Bazı proteinler yığınlar halinde üretilirken, diğerleri hücrenin devam eden ihtiyaçlarını karşılamak için sürekli olarak sentezlenir. Ribozom proteini ürettiğinde, merkezi dogmanın DNA'dan proteine ​​bilgi akışı tamamlanır.

Alternatif Ekleme ve İntronların Etkileri

Merkezi dogmada öngörülen doğrudan bilgi akışına alternatifler yakın zamanda incelenmiştir. İçinde alternatif ekleme, intronları çıkarmak için ön mRNA kesilir, ancak kopyalanan DNA dizisindeki eksonların sırası değiştirilir.

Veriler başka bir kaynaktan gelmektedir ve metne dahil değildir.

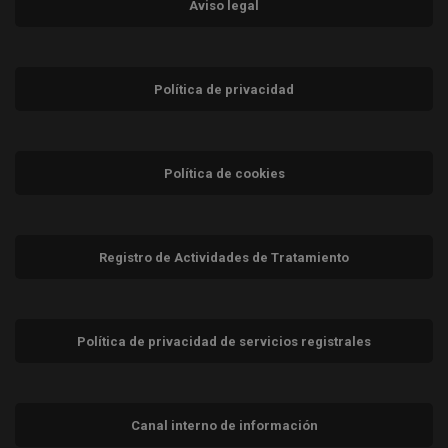
Aviso legal
Política de privacidad
Política de cookies
Registro de Actividades de Tratamiento
Política de privacidad de servicios registrales
Canal interno de información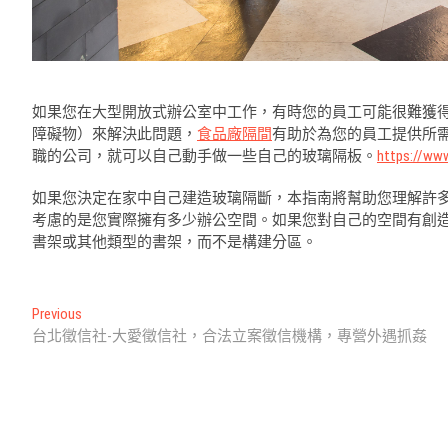
如果您在大型開放式辦公室中工作，有時您的員工可能很難獲
障礙物）來解決此問題，
食品廠隔間
有助於為您的員工提供所
職的公司，就可以自己動手做一些自己的玻璃隔板。
https://ww
如果您決定在家中自己建造玻璃隔斷，本指南將幫助您理解許
考慮的是您實際擁有多少辦公空間。如果您對自己的空間有創
書架或其他類型的書架，而不是構建分區。
文
Previous
Previous
post:
台北徵信社-大愛徵信社，合法立案徵信機構，專營外遇抓姦
章
導
覽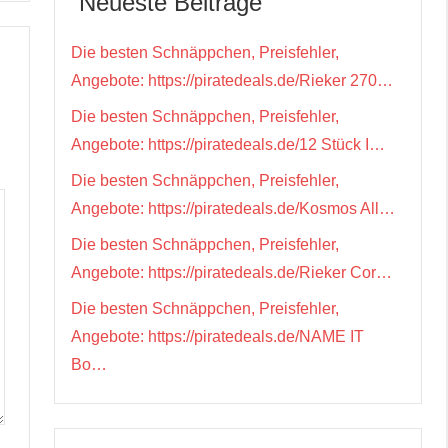
Neueste Beiträge
Die besten Schnäppchen, Preisfehler,
Angebote: https://piratedeals.de/Rieker 270…
Die besten Schnäppchen, Preisfehler,
Angebote: https://piratedeals.de/12 Stück I…
Die besten Schnäppchen, Preisfehler,
Angebote: https://piratedeals.de/Kosmos All…
Die besten Schnäppchen, Preisfehler,
Angebote: https://piratedeals.de/Rieker Cor…
Die besten Schnäppchen, Preisfehler,
Angebote: https://piratedeals.de/NAME IT
Bo…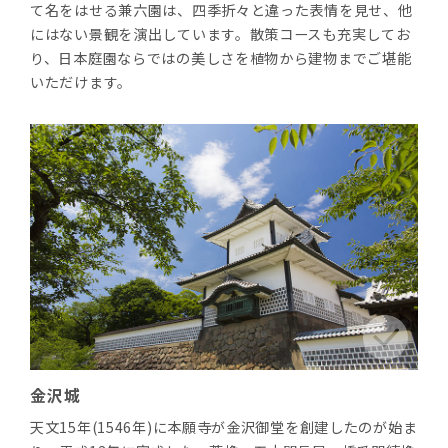
て名をはせる兼六園は、四季折々と違った表情を見せ、他
にはない景観を演出しています。散策コースも充実してお
り、日本庭園ならではの美しさを植物から建物までご堪能
いただけます。
金沢城
天文15年(1546年)に本願寺が金沢御堂を創建したのが始ま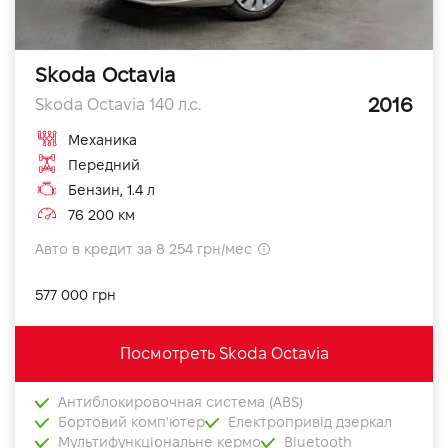
Skoda Octavia
2016
Skoda Octavia 140 л.с.
Механика
Передний
Бензин, 1.4 л
76 200 км
Авто в кредит за 8 254 грн/мес
577 000 грн
Посмотреть Skoda Octavia
Антиблокировочная система (ABS)
Бортовий комп'ютер
Електропривід дзеркал
Мультифункціональне кермо
Bluetooth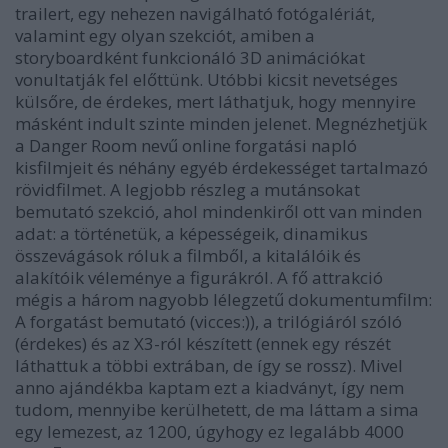
trailert, egy nehezen navigálható fotógalériát,
valamint egy olyan szekciót, amiben a
storyboardként funkcionáló 3D animációkat
vonultatják fel előttünk. Utóbbi kicsit nevetséges
külsőre, de érdekes, mert láthatjuk, hogy mennyire
másként indult szinte minden jelenet. Megnézhetjük
a Danger Room nevű online forgatási napló
kisfilmjeit és néhány egyéb érdekességet tartalmazó
rövidfilmet. A legjobb részleg a mutánsokat
bemutató szekció, ahol mindenkiről ott van minden
adat: a történetük, a képességeik, dinamikus
összevágások róluk a filmből, a kitalálóik és
alakítóik véleménye a figurákról. A fő attrakció
mégis a három nagyobb lélegzetű dokumentumfilm:
A forgatást bemutató (vicces:)), a trilógiáról szóló
(érdekes) és az
X3
-ról készített (ennek egy részét
láthattuk a többi extrában, de így se rossz). Mivel
anno ajándékba kaptam ezt a kiadványt, így nem
tudom, mennyibe kerülhetett, de ma láttam a sima
egy lemezest, az 1200, úgyhogy ez legalább 4000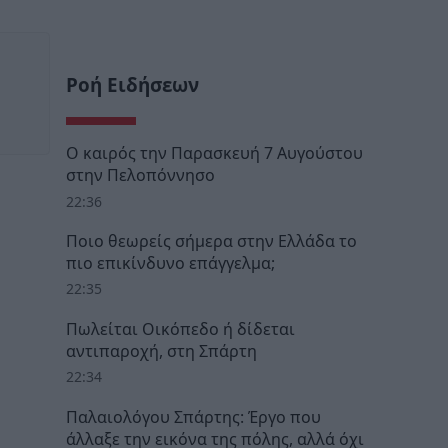
Ροή Ειδήσεων
Ο καιρός την Παρασκευή 7 Αυγούστου
στην Πελοπόννησο
22:36
Ποιο θεωρείς σήμερα στην Ελλάδα το
πιο επικίνδυνο επάγγελμα;
22:35
Πωλείται Οικόπεδο ή δίδεται
αντιπαροχή, στη Σπάρτη
22:34
Παλαιολόγου Σπάρτης: Έργο που
άλλαξε την εικόνα της πόλης, αλλά όχι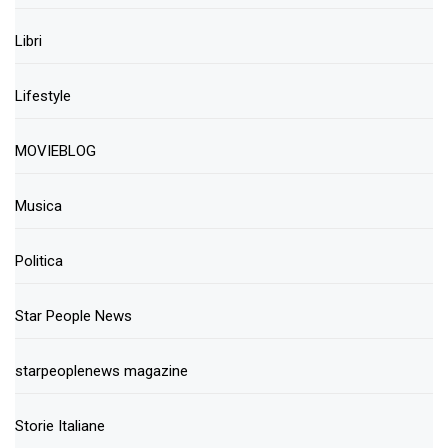
Libri
Lifestyle
MOVIEBLOG
Musica
Politica
Star People News
starpeoplenews magazine
Storie Italiane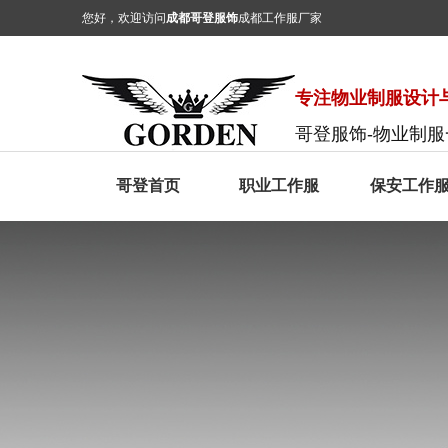
您好，欢迎访问
成都哥登服饰
成都工作服厂家
专注物业制服设计与
哥登服饰-物业制
哥登首页
职业工作服
保安工作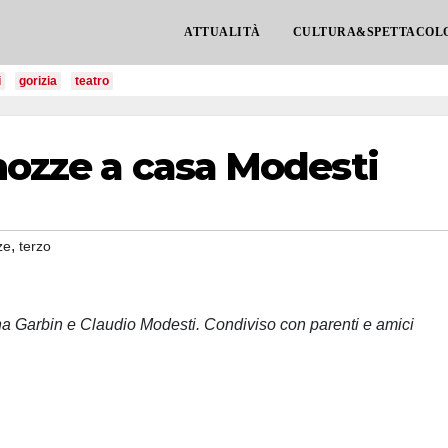
ATTUALITÀ
CULTURA&SPETTACOL
i
gorizia
teatro
 nozze a casa Modesti
,
ze
terzo
na Garbin e Claudio Modesti. Condiviso con parenti e amici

Bu, bir DNA kod dizisinin iki farklı proteine ​​yol açabileceği anlamına gelir. İntronlar kodlamayan genetik diziler olarak atılırken, ekzon kodlamasını etkileyebilir ve belirli durumlarda ek genlerin kaynağı olabilirler.

Moleküler biyolojinin merkezi dogması bilgi akışı söz konusu olduğunda geçerliliğini korurken, Bilginin DNA'dan proteinlere tam olarak nasıl aktığının ayrıntıları, orijinalinden daha az doğrusaldır. düşündü.